Hamilton confirms status as prince of pole
Published 19/04/2015 | 02:49
As one German faded under the lights in Bahrain, another continued his return to the fore. But neither could do anything about Lewis Hamilton. The Formula One champion maintained his perfect record in qualifying this season, the Mercedes driver firmly restoring his status as the sport’s one-lap master.
Four races have produced four comfortable pole positions for Hamilton. This one he took by four tenths of a second, but not from Nico Rosberg, whose star is increasingly on the wane.
It was Rosberg’s compatriot, Sebastian Vettel, who split the Mercedes cars, continuing his resurgence. Ferrari could hardly believe their luck.
Easing to his 42nd career pole, his first in Bahrain, Hamilton had the session in control throughout.
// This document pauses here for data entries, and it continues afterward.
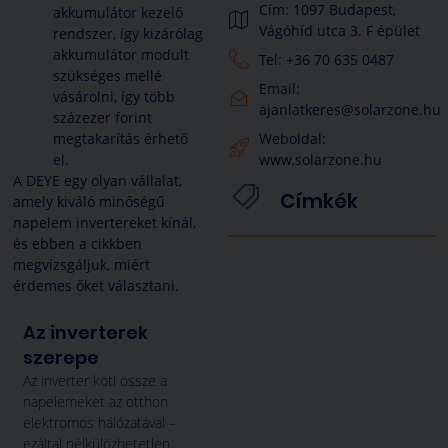
Cím: 1097 Budapest,
akkumulátor kezelő
Vágóhíd utca 3. F épület
rendszer, így kizárólag
akkumulátor modult
Tel: +36 70 635 0487
szükséges mellé
Email:
vásárolni, így több
ajanlatkeres@solarzone.hu
százezer forint
megtakarítás érhető
Weboldal:
el.
www.solarzone.hu
A DEYE egy olyan vállalat,
Címkék
amely kiváló minőségű
napelem invertereket kínál,
és ebben a cikkben
megvizsgáljuk, miért
érdemes őket választani.
Az inverterek
szerepe
Az inverter köti össze a
napelemeket az otthon
elektromos hálózatával –
ezáltal nélkülözhetetlen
It was yet another bitter blow for Rosberg, particularly on a circuit he counts as one of his favourites, where he has started from the front for the past two seasons.
Rosberg admitted that a strategic error in how he used his sets of tyres had contributed to his qualifying performance.
“Strategy wise I got it wrong today, I was thinking about the race,” he said. “I just lacked the rhythm as a result. I’m disappointed because Sebastian beat me, second would have been damage limitation, but third is not ideal.”
After his outburst against Hamilton last weekend in China, he has the look of a beaten man, short on ideas. If we are to be treated to a duel as spectacular as the one we witnessed 12 months ago, it will need Vettel to provide the heroics.
At this early stage in the season, with his self-belief and judgment wavering, Rosberg is even in danger of losing touch in the championship fight. He lies third, four points behind Vettel and 17 behind Hamilton. The gap to his team-mate is worryingly large and going in only one direction.
While Rosberg is down in the doldrums, Hamilton is brimming with confidence.
The British driver will be especially satisfied to have corrected his one black mark from 2014, when Rosberg out-qualified him across the season.
As the top three assembled for the customary photograph, he made a point of shaking Rosberg’s hand, as if to underline the scale of his advantage.
Hamilton said afterwards: “I feel great — really happy. Coming into the weekend, it was the target to try and master this track. That’s generally how the weekend has gone. I’m really grateful to have this beast underneath me.”
Yet the two-time champion may not have it all his own way in the race — Vettel and Ferrari are gradually making inroads.
Maurizio Arrivabene, Ferrari’s team principal, celebrated second for Vettel and fourth for Kimi Raikkonen as if they had won a race. The four-time champion was delighted, although a touch calmer than his boss.
“First of all I’m very happy with second today,” Vettel said. “It was a tough session. In the beginning I didn’t really find the rhythm, but then more and more I was feeling happy in the car, and comfortable to push.”
“For now I’m very happy on the front row. We hope for a good start, and then race from there. But we are maybe a bit closer. Lewis said earlier we would be difficult to beat: I hope he’s right.”